The click of the door sent her back in time. Suddenly she was sixteen again, coming into her mom’s hospital room. Come here, baby girl, I won’t break. You can hold my hand …

Marah shook the memory free and approached the bed. The room was sleek and boxy and filled with machines that plunked and whooshed and beeped. But all she saw was Tully.

Her godmother looked … ruined—crushed, almost—pierced by needles and hooked up to machines. Her face was bruised and cut and bandaged in places; her nose looked broken. Without hair, she looked small and vulnerable, and the tube going into her head was terrifying.

It’s my job to love you.

Marah drew in a sharp, ragged breath. She was responsible for this; she knew it. Her betrayal of Tully had to be part of why her godmother was here, fighting for life.

“What’s wrong with me?”

She’d never voiced this query before, not when she’d started smoking pot or sleeping with Pax, not when she’d cut her hair with a razor or pierced her eyebrow with a safety pin or when she’d gotten a small Celtic cross tattooed on the back of her wrist, not when she’d run away with Pax and lived on food they found in Dumpsters. Not even when she sold the story to Star magazine.

But she asked it now. She’d betrayed her godmother and run away from her family and ruined everything, broken the only hearts that mattered. Something must be wrong with her.

But what? Why had she turned her back so completely on everyone who loved her? And worse, why had she chosen to do that terrible, unforgivable thing to Tully?

“I know you’ll never forgive me,” she said, wishing now, for the first time, that she knew how to forgive herself.

* * *

I waken in a darkness so complete I wonder if I have been buried alive. Or maybe I am dead.

I wonder if a lot of people came to my funeral.

Oh, for God’s sake.

“Katie?” This time, I think I make a sound. It is her name, but it’s enough.

Close your eyes.

“They are closed. It’s dark. Where am I? Can you—”

Shhh. Relax. I need you to listen.

“I’m listening. Can you get us out of here?”

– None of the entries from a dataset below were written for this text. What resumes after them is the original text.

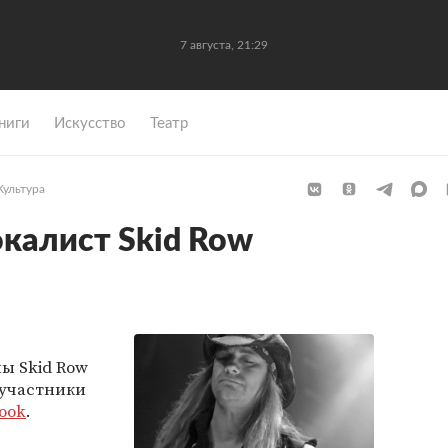
7 августа, 21:29
ниги
Искусство
Театр
Культура
калист Skid Row
ы Skid Row
 участники
ook
.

Focus. Listen. You can hear her.

There is a break in her voice when she says her.

“… up. Sorry … Please…”

“Marah. ” When I say her name, lights come on. I see that I am in the hospital room again. Have I always been here? Is this the only here for me? Around me are walls of glass, through which I see other, similar rooms beyond. Inside here, there is a bed surrounded by machines that are hooked up to my broken body: tubes and electrodes and casts and bandages.

Marah is sitting beside that other me.

My goddaughter is in soft focus, her face is blurred a little. Her hair is cotton-candy-pink, razor-cut, and unattractive as hell, a little roosterlike the way she’s gelled it, and she has on more makeup than Alice Cooper in his heyday. A big black coat makes her look like a kid playing dress-up for Halloween.

She is saying my name and trying not to cry. I love this girl, and her sadness scalds my soul. She needs me to wake up. I can tell. I will open my eyes and smile at her and tell her it is okay.

I concentrate hard, say, “Marah, don’t cry. ”

Nothing.

My body just lies there, inert, breathing through a tube, eyes swollen and shut.